El secretario agrega que Gamesa ha calculado en medio millón de pesos las pérdidas generadas cuando la producción se detiene a causa de un accidente, como sucedió con la trabajadora. Por ello, los directivos han comenzado a revisar las condiciones que crean este tipo de percances, checan las videograbaciones de la fábrica y llaman a reuniones con las áreas involucradas para definir las acciones que puedan reforzar la seguridad.   

Denuncia que desde hace uno o dos meses los trabajadores han reportado un incremento no previsto de las cuotas del salario al Seguro Social. “Estaban aportando de 56 a 60 pesos, pero en el recibo del salario más reciente viene una cuota de 99 pesos.

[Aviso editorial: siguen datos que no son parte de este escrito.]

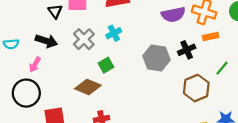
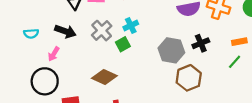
orange rectangle: (211, 36) -> (239, 42), moved
green square: (106, 65) -> (123, 44), moved
brown hexagon: (196, 88) -> (189, 78), moved

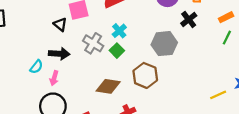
cyan semicircle: (31, 34) -> (36, 67), moved, turned -32
black cross: (201, 43) -> (189, 20), moved
brown hexagon: (189, 78) -> (145, 75), moved

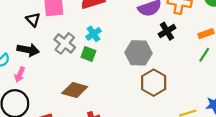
green square: (117, 51) -> (88, 54), turned -32
brown hexagon: (145, 75) -> (154, 83), moved

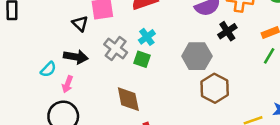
brown diamond: (75, 90) -> (128, 99), turned 65

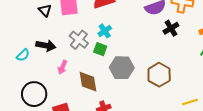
black triangle: (80, 24) -> (45, 10), moved
gray hexagon: (197, 56) -> (122, 68), moved
pink arrow: (67, 84) -> (63, 67), moved

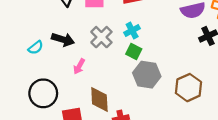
green square: (100, 49) -> (134, 51), moved
brown diamond: (88, 82) -> (99, 99), moved

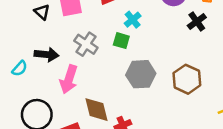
cyan cross: (132, 31) -> (133, 20), moved
green square: (134, 51) -> (121, 41), moved
pink arrow: (79, 66) -> (69, 79), size x1.6

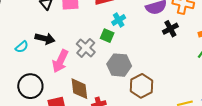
gray cross: (86, 44) -> (86, 48), moved
brown hexagon: (187, 79) -> (141, 86), moved

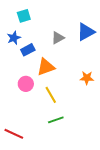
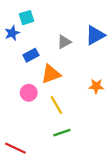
blue star: (14, 38) -> (12, 33), moved

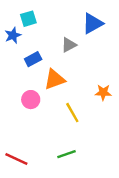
blue triangle: (95, 35) -> (93, 23), moved
yellow line: (56, 105) -> (72, 113), moved
green line: (62, 133) -> (66, 154), moved

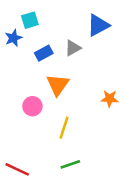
blue rectangle: (33, 59) -> (44, 53), moved
orange triangle: (55, 79) -> (58, 85), turned -35
yellow line: (72, 113) -> (64, 128), moved, turned 48

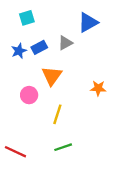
blue star: (13, 38) -> (19, 51), moved

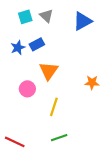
gray triangle: (65, 43) -> (46, 16), moved, turned -48

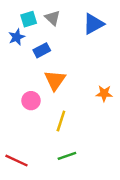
blue star: (18, 48) -> (17, 37), moved

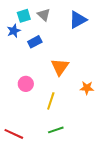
orange triangle: (55, 80) -> (60, 67), moved
orange star: (104, 93) -> (87, 88), moved

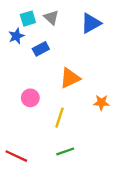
orange triangle: (60, 67) -> (70, 78), turned 30

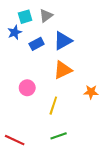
gray triangle: (51, 17) -> (46, 16), turned 40
blue triangle: (91, 23) -> (63, 41), moved

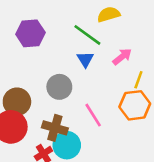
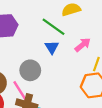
pink line: (93, 115) -> (20, 91), moved

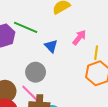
green line: (54, 27) -> (26, 27), moved

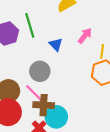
green line: (26, 27) -> (30, 25), turned 50

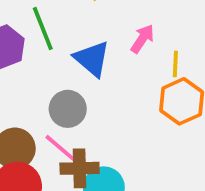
blue triangle: (56, 44) -> (92, 59), size x1.5

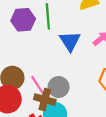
gray circle: (68, 109) -> (59, 87), moved

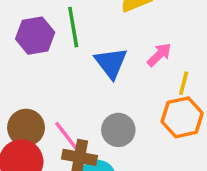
gray circle: (59, 87) -> (118, 130), moved

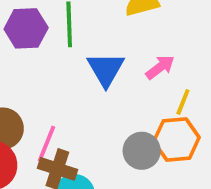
gray circle: (118, 130) -> (142, 151), moved
pink line: (67, 136) -> (46, 144), turned 52

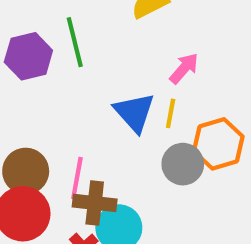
blue triangle: (106, 69) -> (134, 112), moved
yellow line: (183, 102) -> (171, 113), moved

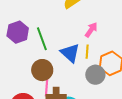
green line: (75, 42) -> (42, 39), moved
brown circle: (26, 171) -> (42, 70), moved

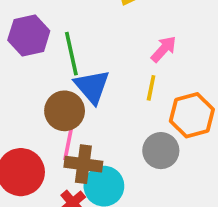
blue triangle: (70, 53) -> (92, 87), moved
gray circle: (95, 75) -> (161, 151), moved

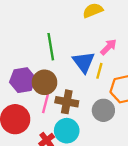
purple hexagon: (29, 35) -> (23, 80), moved
blue triangle: (92, 87) -> (84, 62), moved
brown cross: (83, 164) -> (67, 102), moved

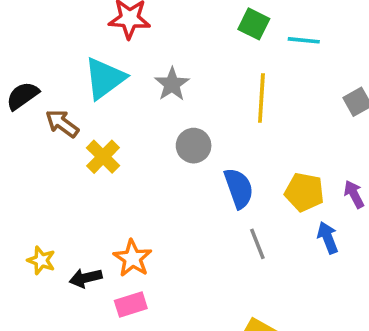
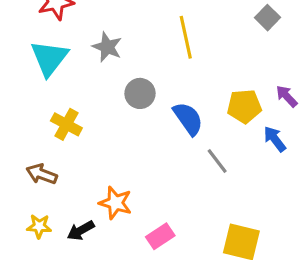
brown arrow: (62, 123) -> (42, 174), moved
pink rectangle: (131, 304) -> (160, 236), moved

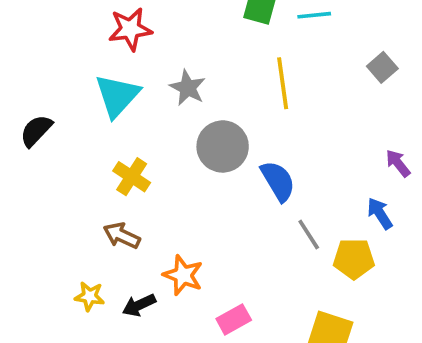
gray circle: (140, 93) -> (223, 146), size x1.4
yellow pentagon: (244, 106) -> (354, 259), moved
brown arrow: (42, 174) -> (122, 236), moved

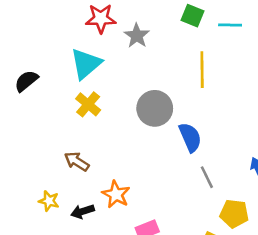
gray star: (188, 88) -> (137, 36), moved
yellow cross: (132, 177) -> (88, 104), moved
yellow pentagon: (354, 259) -> (234, 214), moved

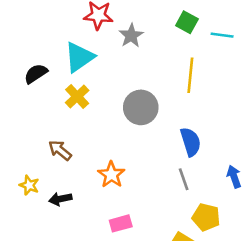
black semicircle: (26, 81) -> (36, 74), moved
blue semicircle: (190, 137) -> (191, 142), moved
orange star: (116, 194) -> (111, 175), moved

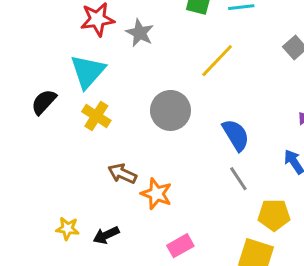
yellow line: (190, 75) -> (217, 61), turned 52
brown arrow: (60, 150) -> (122, 174), moved

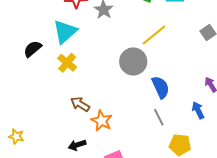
gray circle: (170, 110) -> (133, 61), moved
yellow star: (67, 229) -> (16, 136), moved
black arrow: (106, 235) -> (77, 145), moved

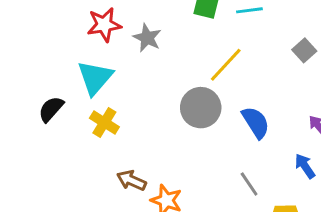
blue semicircle: (161, 87) -> (256, 122), moved

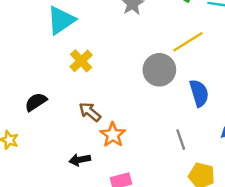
cyan triangle: (95, 78) -> (61, 20), moved
black semicircle: (51, 109) -> (36, 102), moved

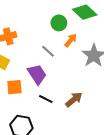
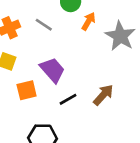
gray line: (48, 51) -> (44, 25), moved
black line: (46, 99) -> (68, 99), turned -48

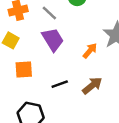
orange arrow: (88, 21) -> (90, 51), moved
purple trapezoid: (53, 70) -> (53, 40), moved

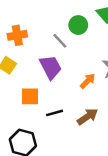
gray line: (49, 13) -> (60, 41), moved
orange square: (24, 69) -> (30, 96), moved

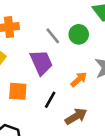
green circle: (78, 25) -> (79, 34), moved
black line: (55, 113) -> (50, 100), moved, turned -49

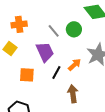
black line: (50, 100) -> (56, 72), moved
brown arrow: (76, 116) -> (73, 94), turned -66

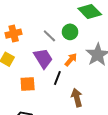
orange arrow: (74, 65) -> (71, 60), moved

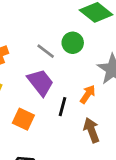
orange arrow: (71, 60) -> (88, 94), moved
orange square: (28, 84) -> (23, 119), turned 35

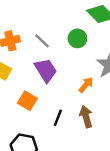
gray line: (46, 51) -> (42, 41), moved
black line: (63, 107) -> (58, 118), moved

"Esto lo vamos a denunciar el 1 de mayo. Porque si van a aumentar las cuotas, necesitamos que den un mejor servicio. Necesitamos ya, otro Seguro Social en Celaya”, remata, en señal de que él ha terminado.

-Ya me tengo que ir

-Dame tu teléfono

El hombre duda por un instante.

-Es para que los trabajadores te hablen si se les ofrece

-4614213699

-Gracias

El entrevistado se retira. Yo, dando media vuelta, me dirijo a la salida del hospital.